Start of Block
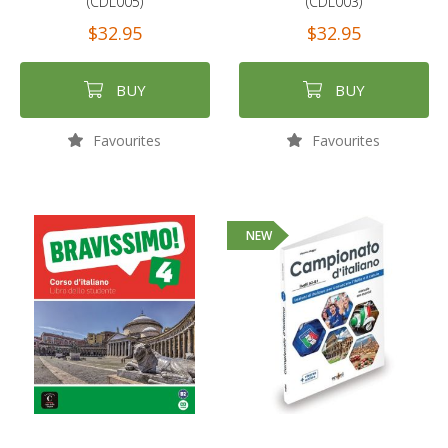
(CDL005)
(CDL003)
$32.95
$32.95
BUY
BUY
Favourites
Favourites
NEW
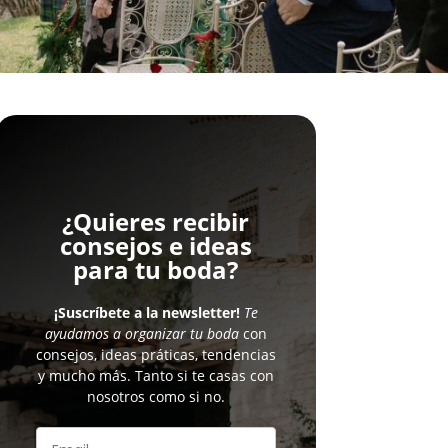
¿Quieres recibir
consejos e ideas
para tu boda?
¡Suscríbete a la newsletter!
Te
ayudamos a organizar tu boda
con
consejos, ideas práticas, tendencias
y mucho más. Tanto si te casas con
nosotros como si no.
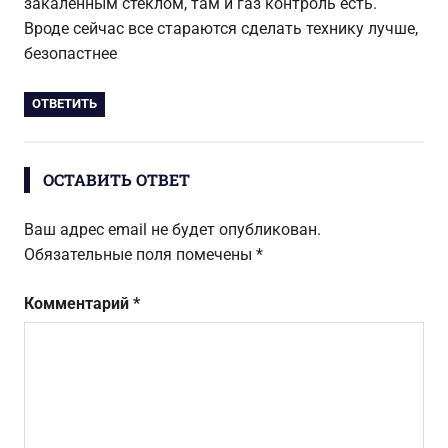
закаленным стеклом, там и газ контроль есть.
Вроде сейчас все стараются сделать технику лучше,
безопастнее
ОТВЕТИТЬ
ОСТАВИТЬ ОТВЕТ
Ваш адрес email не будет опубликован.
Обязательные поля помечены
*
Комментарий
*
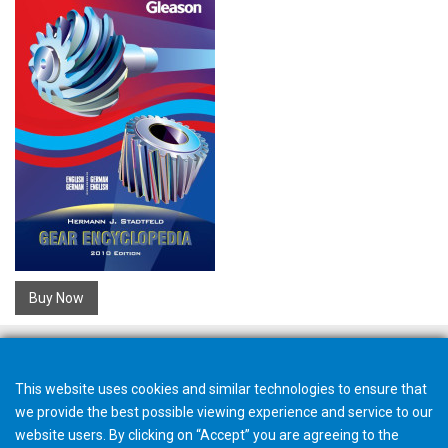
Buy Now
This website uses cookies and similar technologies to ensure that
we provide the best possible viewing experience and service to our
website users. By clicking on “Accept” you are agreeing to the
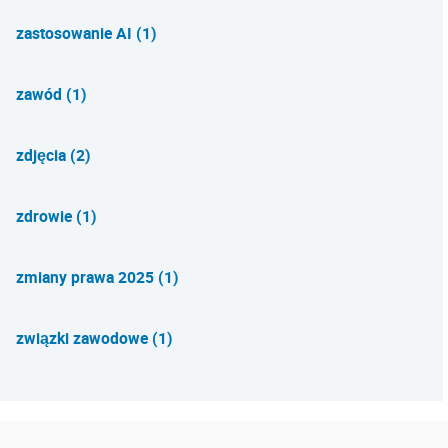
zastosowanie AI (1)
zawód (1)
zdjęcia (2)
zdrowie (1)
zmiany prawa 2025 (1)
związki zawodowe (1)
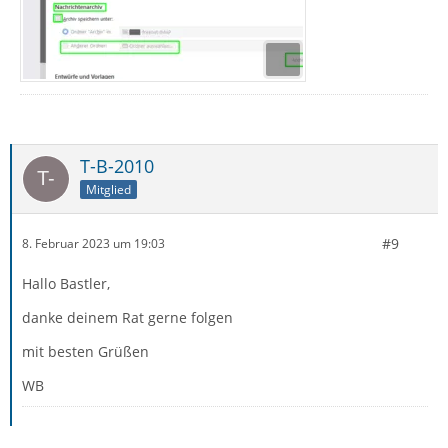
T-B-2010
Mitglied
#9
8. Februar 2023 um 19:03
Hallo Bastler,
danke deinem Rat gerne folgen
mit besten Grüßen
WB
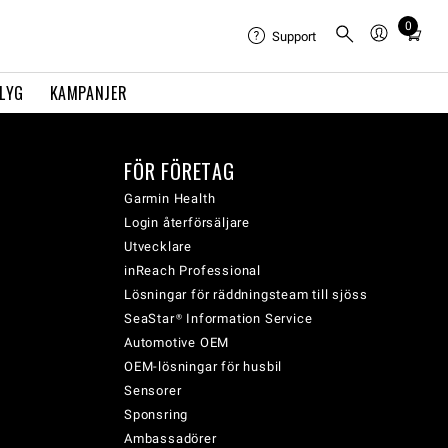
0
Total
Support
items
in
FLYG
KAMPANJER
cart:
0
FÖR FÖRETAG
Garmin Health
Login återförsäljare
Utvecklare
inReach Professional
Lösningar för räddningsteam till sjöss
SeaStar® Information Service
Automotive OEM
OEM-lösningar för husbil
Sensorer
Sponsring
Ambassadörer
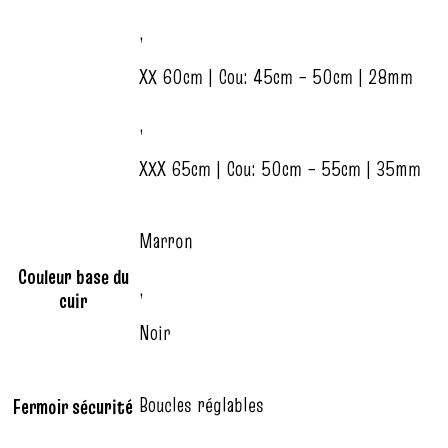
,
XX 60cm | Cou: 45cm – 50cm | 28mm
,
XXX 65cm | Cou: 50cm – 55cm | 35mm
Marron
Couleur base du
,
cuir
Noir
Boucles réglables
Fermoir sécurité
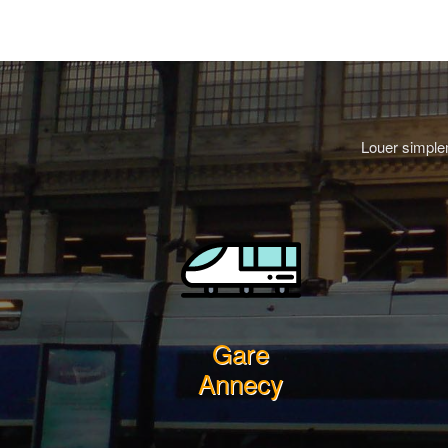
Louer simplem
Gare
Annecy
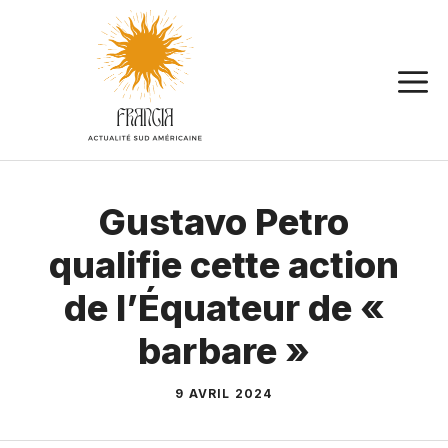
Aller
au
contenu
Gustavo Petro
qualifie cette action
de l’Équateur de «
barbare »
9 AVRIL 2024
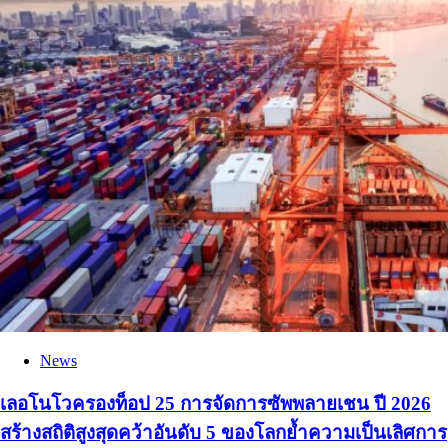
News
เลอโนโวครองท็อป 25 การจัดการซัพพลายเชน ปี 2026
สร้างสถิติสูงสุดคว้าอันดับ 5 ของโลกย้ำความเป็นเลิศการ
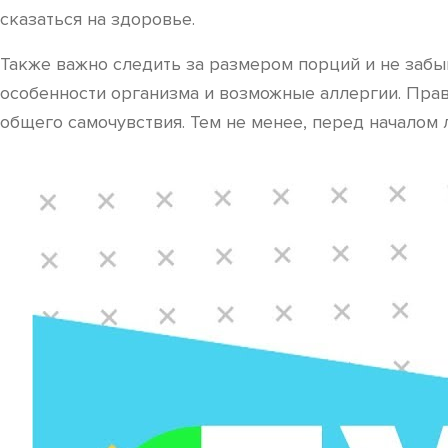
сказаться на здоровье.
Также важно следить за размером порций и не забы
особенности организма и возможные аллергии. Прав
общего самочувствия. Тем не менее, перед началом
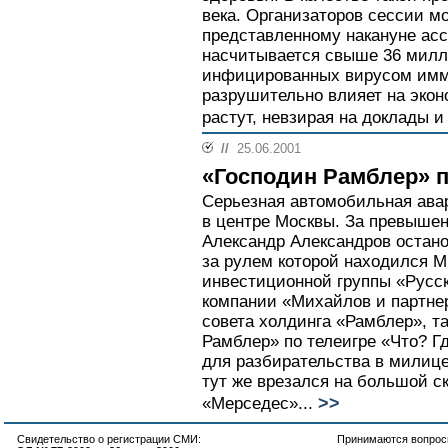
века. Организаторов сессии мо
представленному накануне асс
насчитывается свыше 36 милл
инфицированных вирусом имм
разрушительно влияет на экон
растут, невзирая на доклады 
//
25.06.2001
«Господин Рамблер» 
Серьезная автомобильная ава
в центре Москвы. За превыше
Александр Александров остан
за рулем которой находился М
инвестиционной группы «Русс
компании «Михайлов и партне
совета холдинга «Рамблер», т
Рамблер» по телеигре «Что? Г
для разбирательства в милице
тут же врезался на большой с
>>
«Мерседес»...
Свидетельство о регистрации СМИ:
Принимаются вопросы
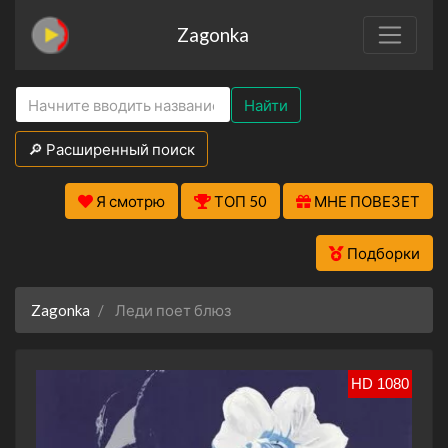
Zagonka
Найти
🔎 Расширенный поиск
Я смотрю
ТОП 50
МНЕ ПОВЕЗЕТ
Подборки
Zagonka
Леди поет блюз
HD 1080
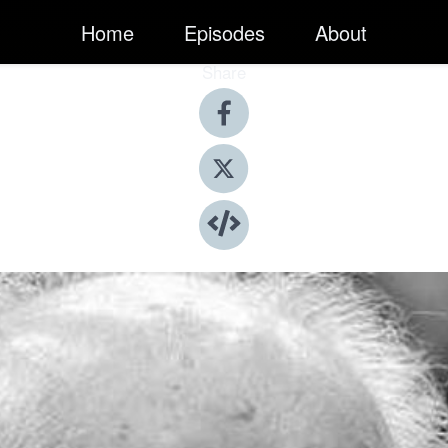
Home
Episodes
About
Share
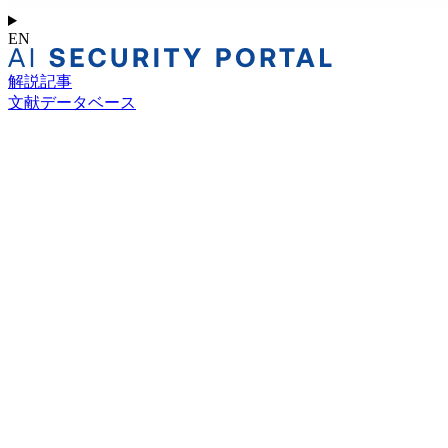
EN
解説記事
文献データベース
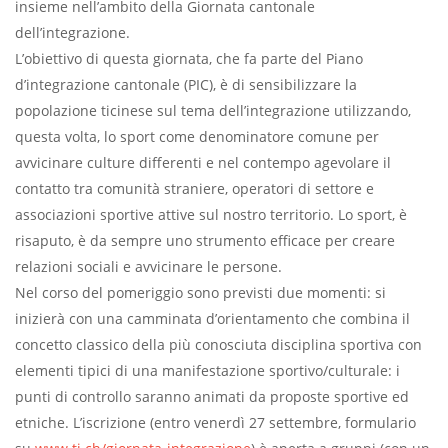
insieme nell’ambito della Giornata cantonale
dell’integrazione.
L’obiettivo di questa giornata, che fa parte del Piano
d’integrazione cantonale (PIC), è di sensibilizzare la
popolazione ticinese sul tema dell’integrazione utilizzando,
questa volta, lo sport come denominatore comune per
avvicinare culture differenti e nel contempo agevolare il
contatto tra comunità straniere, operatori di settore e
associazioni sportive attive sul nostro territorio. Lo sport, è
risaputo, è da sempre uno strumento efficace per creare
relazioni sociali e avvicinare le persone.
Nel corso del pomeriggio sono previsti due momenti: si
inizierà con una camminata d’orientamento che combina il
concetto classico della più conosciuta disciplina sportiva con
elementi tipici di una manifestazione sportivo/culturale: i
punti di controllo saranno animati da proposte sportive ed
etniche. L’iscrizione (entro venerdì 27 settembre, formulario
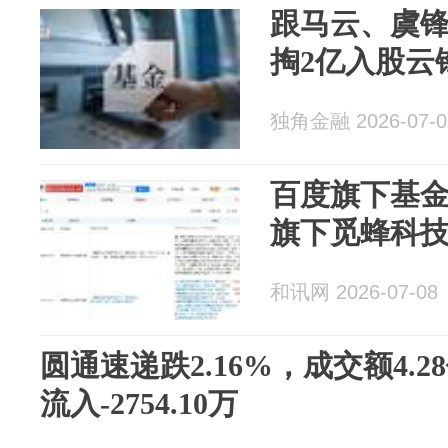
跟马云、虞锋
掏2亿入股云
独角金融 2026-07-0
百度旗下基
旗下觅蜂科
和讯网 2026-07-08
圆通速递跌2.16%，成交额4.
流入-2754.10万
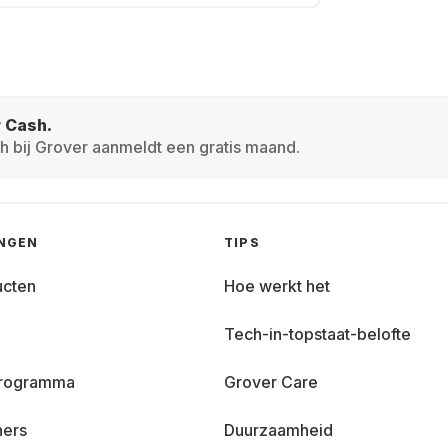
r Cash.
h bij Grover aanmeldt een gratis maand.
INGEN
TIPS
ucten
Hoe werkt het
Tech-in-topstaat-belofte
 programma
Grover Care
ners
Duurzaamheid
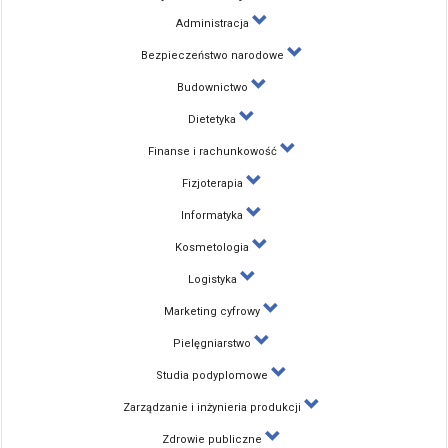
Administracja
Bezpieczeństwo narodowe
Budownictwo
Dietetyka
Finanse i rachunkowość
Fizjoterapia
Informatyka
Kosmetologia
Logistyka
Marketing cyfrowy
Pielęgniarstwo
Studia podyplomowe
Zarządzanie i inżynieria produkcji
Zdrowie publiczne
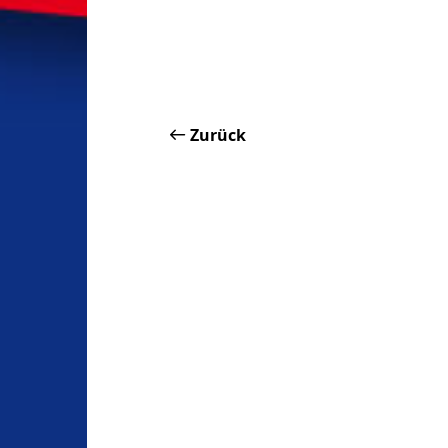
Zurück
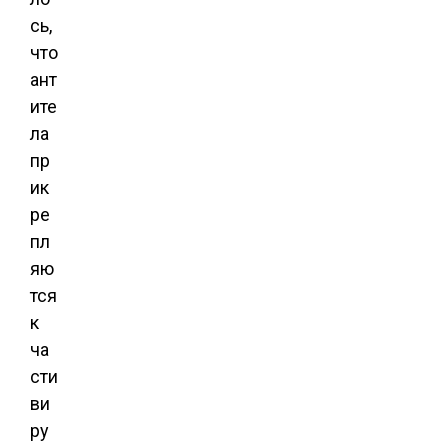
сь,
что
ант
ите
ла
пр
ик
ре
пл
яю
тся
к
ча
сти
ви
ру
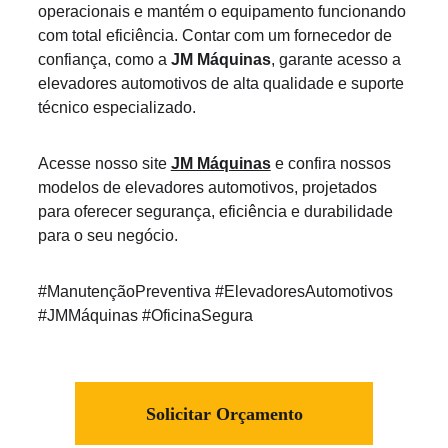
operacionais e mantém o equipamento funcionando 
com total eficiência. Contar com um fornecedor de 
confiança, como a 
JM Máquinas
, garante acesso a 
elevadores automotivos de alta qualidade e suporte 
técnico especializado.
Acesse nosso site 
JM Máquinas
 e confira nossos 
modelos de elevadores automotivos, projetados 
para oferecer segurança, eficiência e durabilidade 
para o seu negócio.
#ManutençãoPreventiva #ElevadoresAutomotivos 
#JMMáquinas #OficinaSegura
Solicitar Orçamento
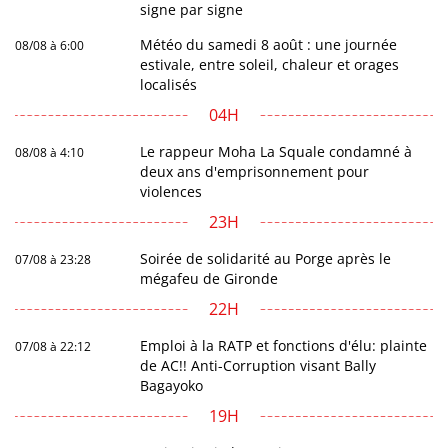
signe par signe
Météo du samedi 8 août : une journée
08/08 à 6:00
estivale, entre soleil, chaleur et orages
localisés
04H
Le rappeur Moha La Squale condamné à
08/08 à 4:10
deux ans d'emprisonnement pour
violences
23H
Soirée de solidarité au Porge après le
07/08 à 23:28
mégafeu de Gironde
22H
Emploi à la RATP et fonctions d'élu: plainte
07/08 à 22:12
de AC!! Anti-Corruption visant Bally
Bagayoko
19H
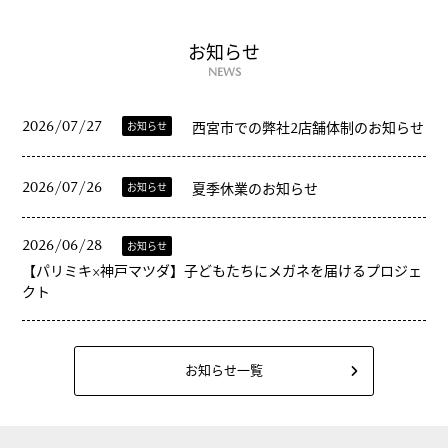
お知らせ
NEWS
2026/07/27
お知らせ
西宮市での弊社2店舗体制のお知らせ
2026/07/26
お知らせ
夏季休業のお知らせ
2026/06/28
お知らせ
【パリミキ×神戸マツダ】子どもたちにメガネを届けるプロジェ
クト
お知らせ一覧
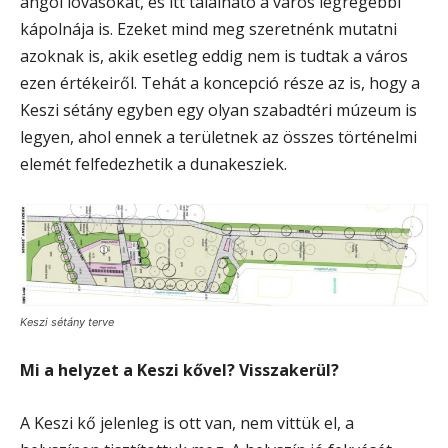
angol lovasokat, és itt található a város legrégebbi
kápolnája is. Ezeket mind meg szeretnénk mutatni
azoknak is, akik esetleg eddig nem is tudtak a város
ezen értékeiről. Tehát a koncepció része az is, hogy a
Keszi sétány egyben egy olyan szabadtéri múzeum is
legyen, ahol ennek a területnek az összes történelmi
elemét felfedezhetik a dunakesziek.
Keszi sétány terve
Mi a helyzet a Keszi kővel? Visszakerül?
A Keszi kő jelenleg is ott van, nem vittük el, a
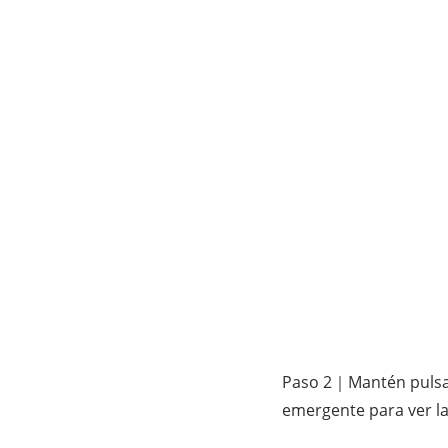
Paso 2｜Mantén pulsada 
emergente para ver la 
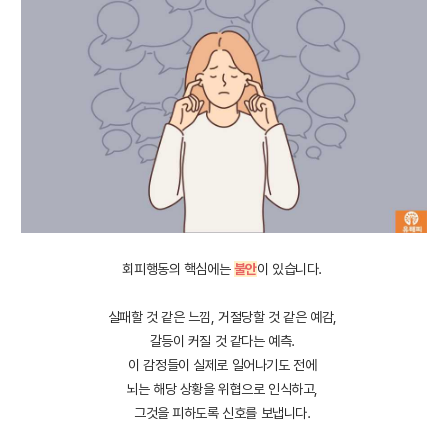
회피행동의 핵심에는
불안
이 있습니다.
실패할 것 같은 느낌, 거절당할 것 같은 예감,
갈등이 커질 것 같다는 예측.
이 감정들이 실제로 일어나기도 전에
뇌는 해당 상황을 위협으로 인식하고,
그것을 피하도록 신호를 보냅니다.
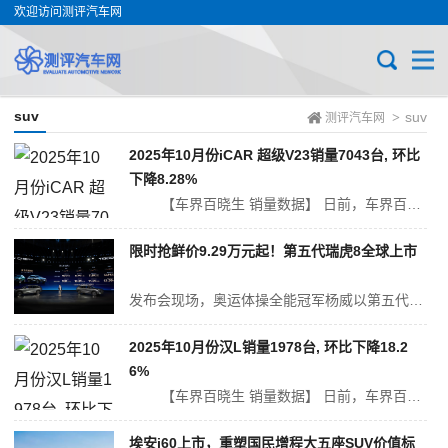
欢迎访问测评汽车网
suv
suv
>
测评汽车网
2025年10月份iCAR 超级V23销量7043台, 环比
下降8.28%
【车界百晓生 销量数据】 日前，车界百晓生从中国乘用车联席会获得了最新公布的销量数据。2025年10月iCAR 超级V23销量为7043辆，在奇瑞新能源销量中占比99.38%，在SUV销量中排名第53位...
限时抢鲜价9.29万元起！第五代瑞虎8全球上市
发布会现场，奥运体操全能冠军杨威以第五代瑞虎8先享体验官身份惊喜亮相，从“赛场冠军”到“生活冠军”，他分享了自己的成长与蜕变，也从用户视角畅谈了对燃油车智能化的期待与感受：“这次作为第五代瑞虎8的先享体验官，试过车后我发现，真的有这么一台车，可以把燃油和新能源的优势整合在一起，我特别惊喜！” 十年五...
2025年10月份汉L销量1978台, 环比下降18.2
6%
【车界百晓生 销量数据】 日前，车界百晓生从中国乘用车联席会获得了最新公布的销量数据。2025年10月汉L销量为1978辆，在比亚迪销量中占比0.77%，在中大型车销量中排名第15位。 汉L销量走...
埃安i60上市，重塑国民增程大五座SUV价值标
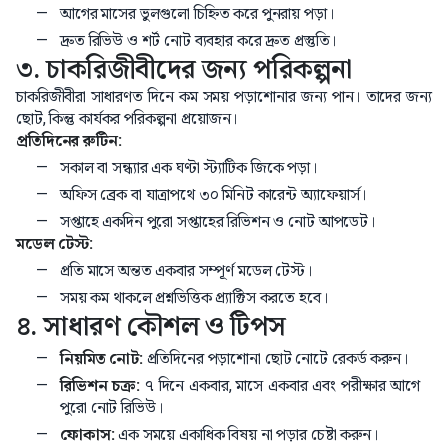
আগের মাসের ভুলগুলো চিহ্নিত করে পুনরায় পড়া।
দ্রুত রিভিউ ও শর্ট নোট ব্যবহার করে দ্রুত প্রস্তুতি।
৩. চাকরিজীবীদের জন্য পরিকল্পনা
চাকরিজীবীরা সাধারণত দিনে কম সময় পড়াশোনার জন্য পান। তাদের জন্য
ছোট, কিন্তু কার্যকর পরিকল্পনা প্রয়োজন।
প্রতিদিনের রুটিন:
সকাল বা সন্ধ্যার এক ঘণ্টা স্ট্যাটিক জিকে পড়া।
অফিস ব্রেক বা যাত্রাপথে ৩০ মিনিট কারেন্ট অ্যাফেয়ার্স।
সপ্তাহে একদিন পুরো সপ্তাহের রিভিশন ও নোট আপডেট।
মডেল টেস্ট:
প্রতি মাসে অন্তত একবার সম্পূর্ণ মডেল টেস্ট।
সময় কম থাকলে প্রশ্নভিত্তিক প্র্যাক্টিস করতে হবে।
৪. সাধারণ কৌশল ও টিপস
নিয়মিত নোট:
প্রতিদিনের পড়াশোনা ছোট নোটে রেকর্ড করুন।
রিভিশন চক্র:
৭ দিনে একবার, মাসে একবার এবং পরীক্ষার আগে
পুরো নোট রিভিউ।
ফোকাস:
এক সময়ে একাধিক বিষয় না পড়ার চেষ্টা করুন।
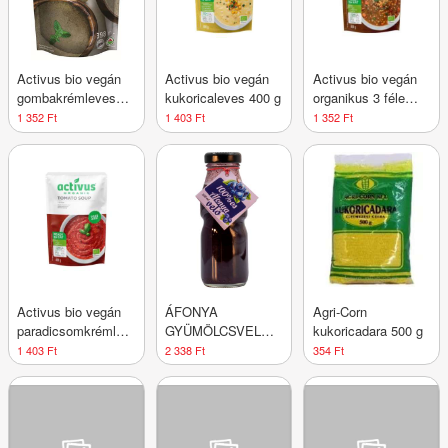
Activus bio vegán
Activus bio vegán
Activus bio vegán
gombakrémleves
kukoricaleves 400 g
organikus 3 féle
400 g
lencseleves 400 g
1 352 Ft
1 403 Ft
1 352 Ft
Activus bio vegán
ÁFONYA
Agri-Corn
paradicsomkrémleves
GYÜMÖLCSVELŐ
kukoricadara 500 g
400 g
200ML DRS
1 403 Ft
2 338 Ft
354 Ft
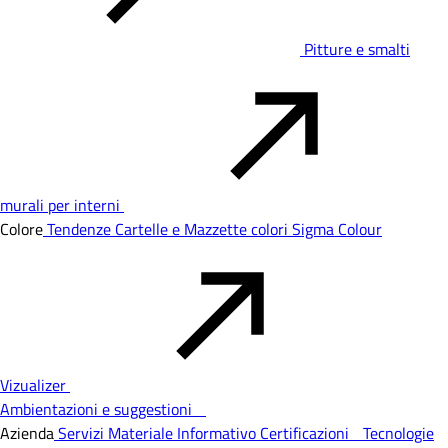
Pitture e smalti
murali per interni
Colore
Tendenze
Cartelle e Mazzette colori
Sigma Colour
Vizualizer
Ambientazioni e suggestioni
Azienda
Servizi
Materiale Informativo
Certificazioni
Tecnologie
End of Block
== Task brief ==
The lines from the one containing "kukoricadara 500 g" through the final line of the data are to be repeated exactly, with both ends included and all pictures left out.

== Task response ==
kukoricadara 500 g
400 g
200ML DRS
1 403 Ft
2 338 Ft
354 Ft
Pitture e smalti
murali per interni
Colore
Tendenze
Cartelle e Mazzette colori
Sigma Colour
Vizualizer
Ambientazioni e suggestioni
Azienda
Servizi
Materiale Informativo
Certificazioni
Tecnologie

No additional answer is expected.